Reproduce exactly the lines from the line containing "protected void" through the end of the records below, including both ends, and nothing else.

▶

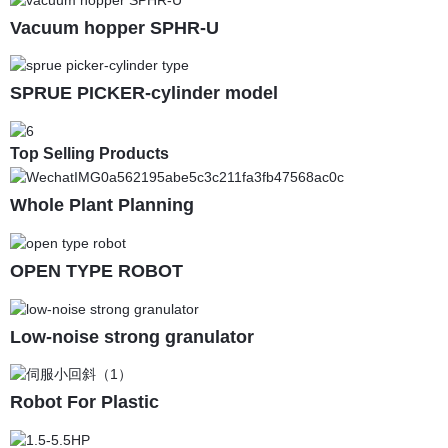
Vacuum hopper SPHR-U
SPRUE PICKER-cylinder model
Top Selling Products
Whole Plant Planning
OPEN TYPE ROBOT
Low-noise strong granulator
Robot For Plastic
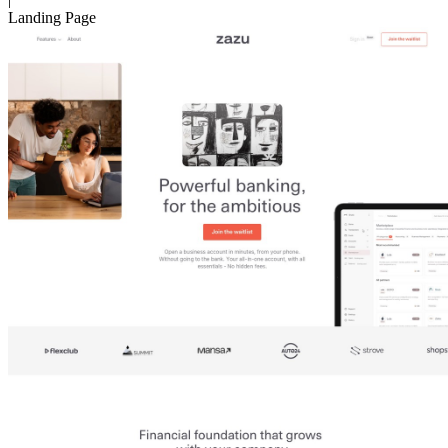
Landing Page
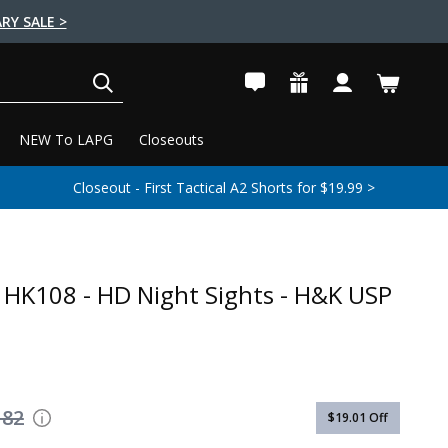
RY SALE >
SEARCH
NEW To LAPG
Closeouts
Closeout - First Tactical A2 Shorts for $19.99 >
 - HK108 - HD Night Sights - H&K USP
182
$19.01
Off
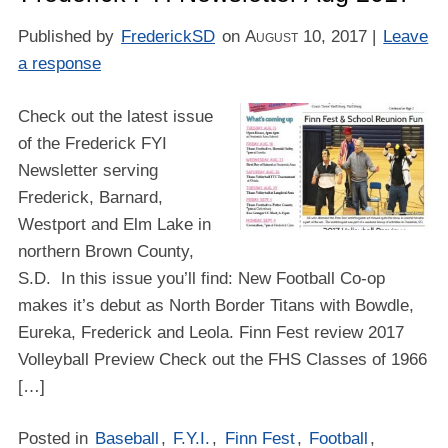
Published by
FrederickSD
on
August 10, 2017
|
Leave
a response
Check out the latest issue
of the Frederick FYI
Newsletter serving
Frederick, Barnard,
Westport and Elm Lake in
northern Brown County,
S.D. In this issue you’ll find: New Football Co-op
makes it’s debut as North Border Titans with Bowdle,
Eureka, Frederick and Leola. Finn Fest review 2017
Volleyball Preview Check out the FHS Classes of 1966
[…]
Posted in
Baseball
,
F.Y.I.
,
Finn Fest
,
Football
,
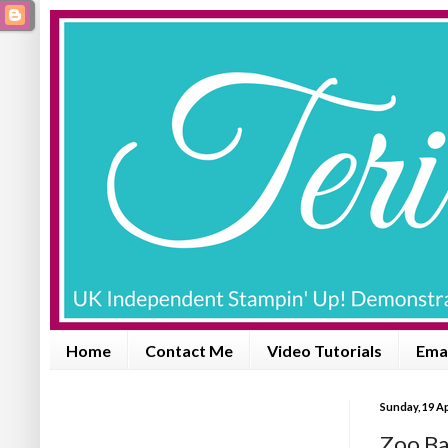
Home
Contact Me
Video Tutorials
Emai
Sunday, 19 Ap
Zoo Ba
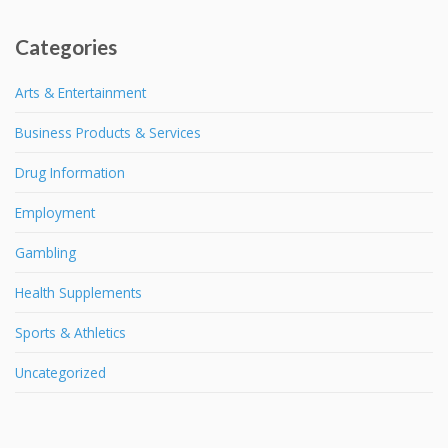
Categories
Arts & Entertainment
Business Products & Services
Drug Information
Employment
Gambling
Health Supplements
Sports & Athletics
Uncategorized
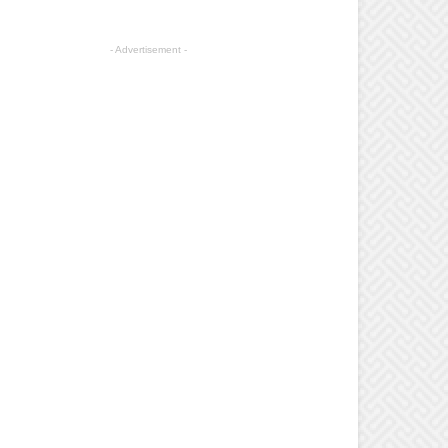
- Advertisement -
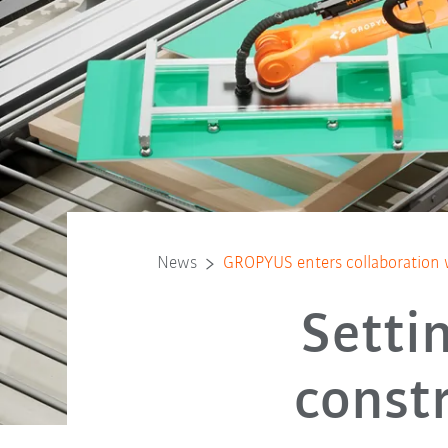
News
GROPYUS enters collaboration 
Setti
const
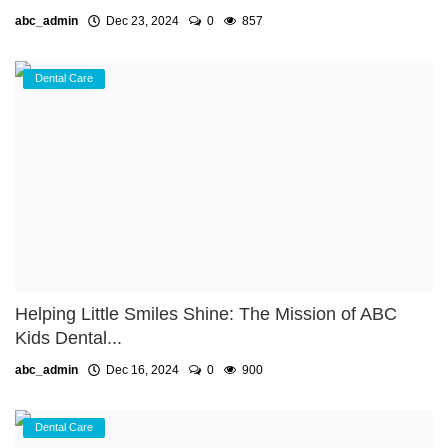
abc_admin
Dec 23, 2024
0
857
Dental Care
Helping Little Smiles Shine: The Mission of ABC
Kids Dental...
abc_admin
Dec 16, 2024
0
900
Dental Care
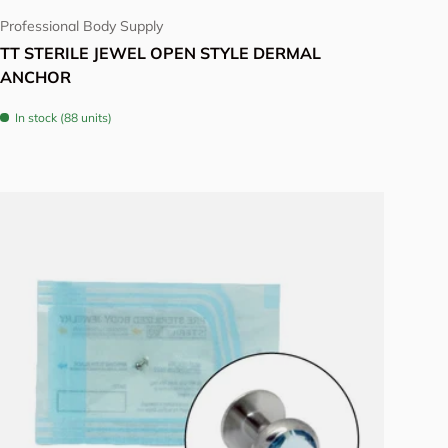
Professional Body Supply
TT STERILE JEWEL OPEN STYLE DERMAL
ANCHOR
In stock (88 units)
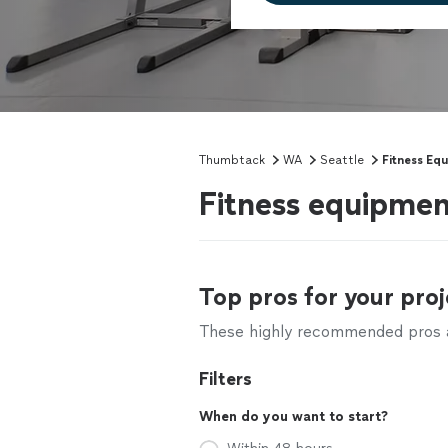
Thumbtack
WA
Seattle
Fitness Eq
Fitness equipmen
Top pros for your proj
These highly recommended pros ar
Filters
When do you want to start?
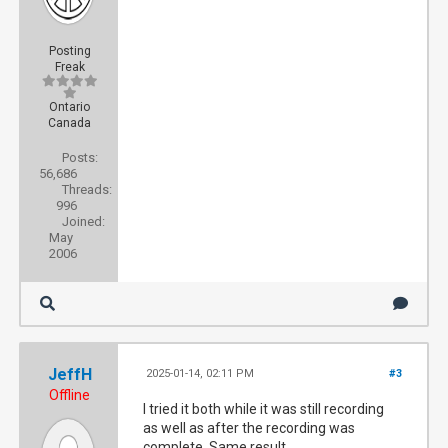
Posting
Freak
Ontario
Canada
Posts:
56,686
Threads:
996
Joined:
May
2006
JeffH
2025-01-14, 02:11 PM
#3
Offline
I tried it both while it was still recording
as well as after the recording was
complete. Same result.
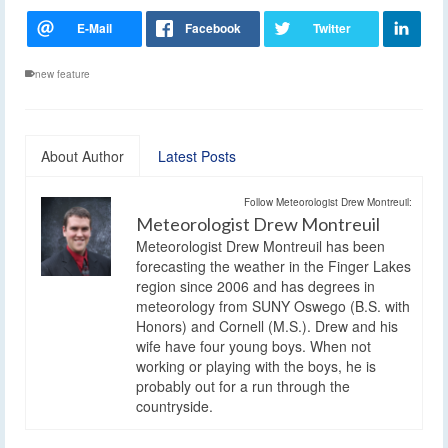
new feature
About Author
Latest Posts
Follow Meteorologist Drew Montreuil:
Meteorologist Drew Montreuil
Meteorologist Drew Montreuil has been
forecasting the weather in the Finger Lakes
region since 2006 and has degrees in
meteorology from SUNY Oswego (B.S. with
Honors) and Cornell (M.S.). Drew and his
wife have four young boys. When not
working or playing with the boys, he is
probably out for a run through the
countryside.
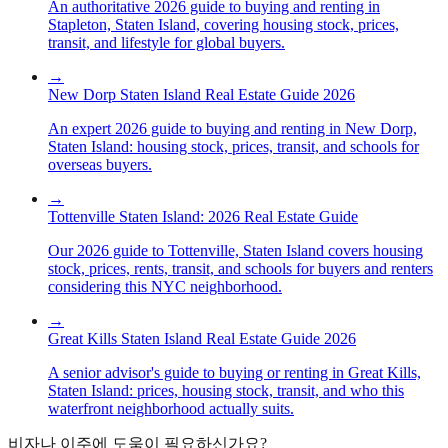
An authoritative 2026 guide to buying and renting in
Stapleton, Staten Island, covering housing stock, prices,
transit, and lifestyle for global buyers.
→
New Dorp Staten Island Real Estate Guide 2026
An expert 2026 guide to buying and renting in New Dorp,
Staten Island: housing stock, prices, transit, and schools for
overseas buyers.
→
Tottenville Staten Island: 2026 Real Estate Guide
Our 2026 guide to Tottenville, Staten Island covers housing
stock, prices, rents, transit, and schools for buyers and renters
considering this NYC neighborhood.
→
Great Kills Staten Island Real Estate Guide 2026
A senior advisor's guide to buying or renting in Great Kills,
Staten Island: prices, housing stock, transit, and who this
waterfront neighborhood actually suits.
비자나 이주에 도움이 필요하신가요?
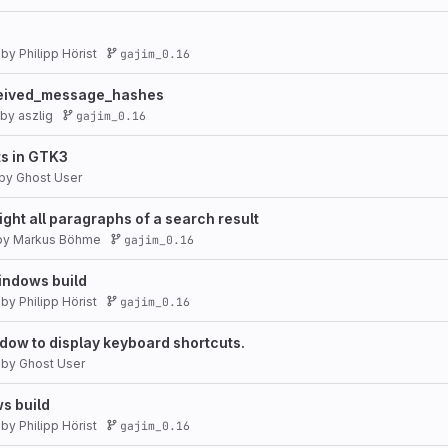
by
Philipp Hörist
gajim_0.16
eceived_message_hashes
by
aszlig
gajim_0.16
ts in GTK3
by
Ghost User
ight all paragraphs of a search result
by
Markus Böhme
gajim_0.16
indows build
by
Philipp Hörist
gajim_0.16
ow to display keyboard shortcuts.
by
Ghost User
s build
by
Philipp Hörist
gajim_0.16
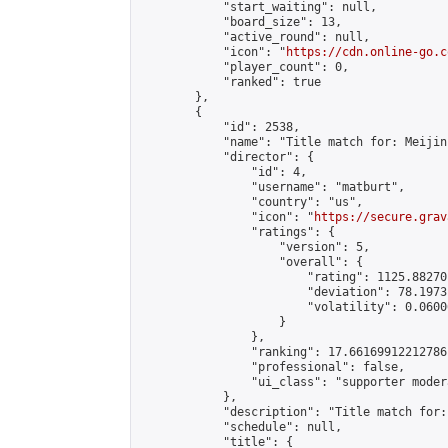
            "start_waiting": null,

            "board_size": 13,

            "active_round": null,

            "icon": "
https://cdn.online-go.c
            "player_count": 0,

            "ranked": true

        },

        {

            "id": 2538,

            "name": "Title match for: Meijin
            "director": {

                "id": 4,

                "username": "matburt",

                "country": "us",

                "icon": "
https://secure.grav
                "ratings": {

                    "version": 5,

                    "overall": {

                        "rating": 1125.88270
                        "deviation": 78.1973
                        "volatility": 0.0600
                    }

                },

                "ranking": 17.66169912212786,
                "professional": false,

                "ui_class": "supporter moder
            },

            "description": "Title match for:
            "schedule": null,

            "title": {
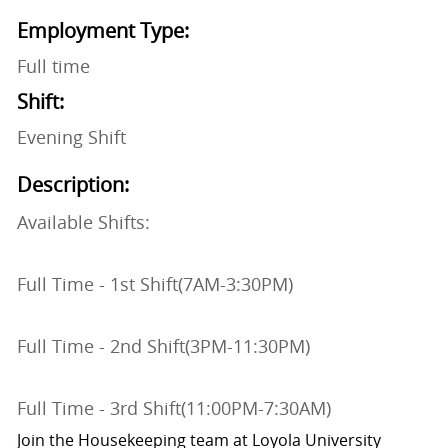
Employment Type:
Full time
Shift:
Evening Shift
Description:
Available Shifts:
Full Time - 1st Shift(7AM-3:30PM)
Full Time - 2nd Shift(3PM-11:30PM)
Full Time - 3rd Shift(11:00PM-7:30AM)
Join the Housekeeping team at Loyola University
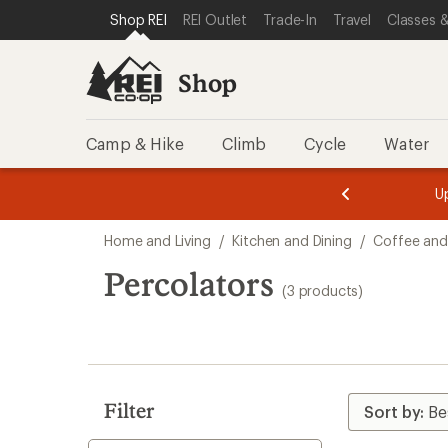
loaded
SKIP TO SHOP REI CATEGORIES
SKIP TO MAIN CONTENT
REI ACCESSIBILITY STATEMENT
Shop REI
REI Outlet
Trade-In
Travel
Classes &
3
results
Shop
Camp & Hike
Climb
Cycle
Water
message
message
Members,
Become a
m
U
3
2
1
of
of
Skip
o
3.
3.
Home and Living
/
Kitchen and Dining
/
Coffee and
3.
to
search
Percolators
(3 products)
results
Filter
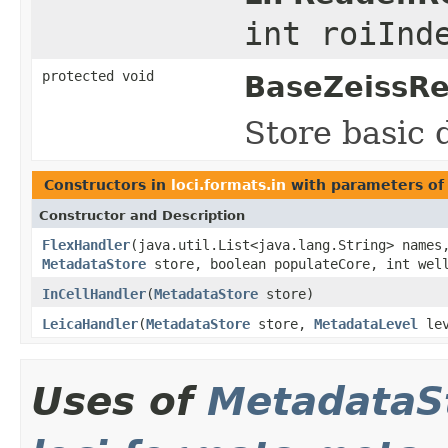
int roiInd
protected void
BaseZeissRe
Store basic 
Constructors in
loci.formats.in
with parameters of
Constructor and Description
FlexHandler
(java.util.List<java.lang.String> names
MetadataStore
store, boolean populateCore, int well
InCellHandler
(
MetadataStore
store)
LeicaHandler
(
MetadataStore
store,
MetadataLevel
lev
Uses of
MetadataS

◀

*Exercise output*.
protected void
BaseZeissRe
Store basic 
Constructors in
loci.formats.in
with parameters of
Constructor and Description
FlexHandler
(java.util.List<java.lang.String> names
MetadataStore
store, boolean populateCore, int well
InCellHandler
(
MetadataStore
store)
LeicaHandler
(
MetadataStore
store,
MetadataLevel
lev
Uses of
MetadataS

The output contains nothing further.